Kendi ülkesine olan yakınlığı göz önüne alındığında, şirketin Amazon Astro’nun kendi versiyonu üzerinde çalıştığını hayal edebiliriz; ancak bu proje şu anda daha çok uyarıcı bir hikaye olarak varlığını sürdürüyor. Proje, yüksek maliyet ve bunu haklı çıkaracak kullanışlı özelliklerin bulunmaması nedeniyle sekteye uğradı. Sistem aynı zamanda etkili bir şekilde mobil Alexa portalı olarak da hizmet verdi ve ev asistanlarının son zamanlarda modası büyük ölçüde geçti.
Apple’ın var bazı robotik uzmanlığı – ama Amazon’un endüstriyel tarafında sahip olduğu şeye yaklaşan hiçbir şey yok. Şirket, atılan iPhone’lardaki önemli metalleri kurtaran Daisy gibi robot kollarının üretiminde yer alıyor. Bu hala bir ev robotu için oldukça büyük bir adım.
Belki de şirket, geliştirici katkılarına yoğun bir şekilde odaklanan kategoriye daha çok Vision Pro benzeri bir yaklaşım benimseyebilir.

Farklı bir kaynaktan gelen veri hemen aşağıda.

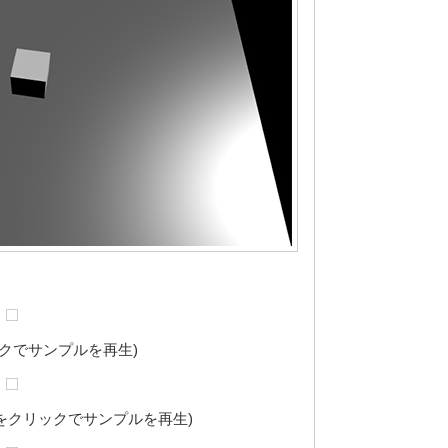
クでサンプルを再生)
像をクリックでサンプルを再生)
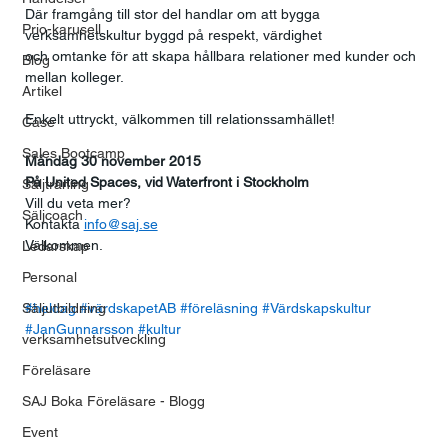
Där framgång till stor del handlar om att bygga 
Prio-karusell
verksamhetskultur byggd på respekt, värdighet
och omtanke för att skapa hållbara relationer med kunder och 
Blog
mellan kolleger.
Artikel
Enkelt uttryckt, välkommen till relationssamhället!
Case
Sales Bootcamp
Måndag 30 november 2015
På United Spaces, vid Waterfront i Stockholm
Säljträning
Vill du veta mer?
Säljcoach
Kontakta 
info@saj.se
Välkommen.
Ledarskap
Personal
Säljutbildning
#heldag
#värdskapetAB
#föreläsning
#Värdskapskultur
#JanGunnarsson
#kultur
verksamhetsutveckling
Föreläsare
SAJ Boka Föreläsare - Blogg
Event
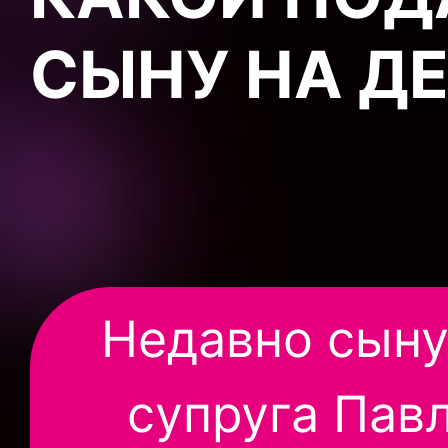
СЫНУ НА Д
Недавно сыну
супруга Пав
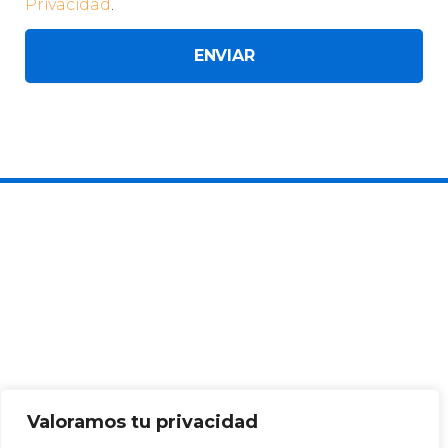
Privacidad
.
ENVIAR
Valoramos tu privacidad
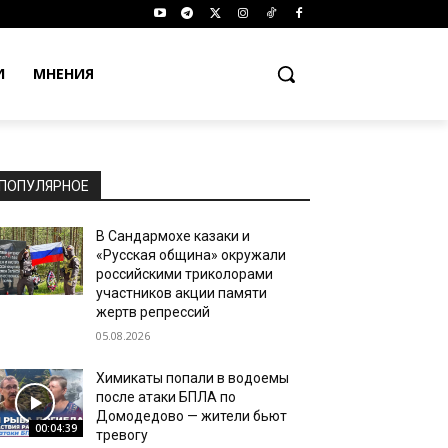
И
МНЕНИЯ
ПОПУЛЯРНОЕ
В Сандармохе казаки и
«Русская община» окружали
российскими триколорами
участников акции памяти
жертв репрессий
05.08.2026
Химикаты попали в водоемы
после атаки БПЛА по
Домодедово — жители бьют
00:04:39
тревогу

Ancak bunu yapmak, son derece çok yönlü bir donanım platformu gerektirecektir; bu da çoğu tüketici için neredeyse kesinlikle maliyet açısından fahiş olacaktır ve Vision Pro’nun 3.500 dolarlık fiyat etiketinin küçük patates gibi görünmesine neden olacaktır.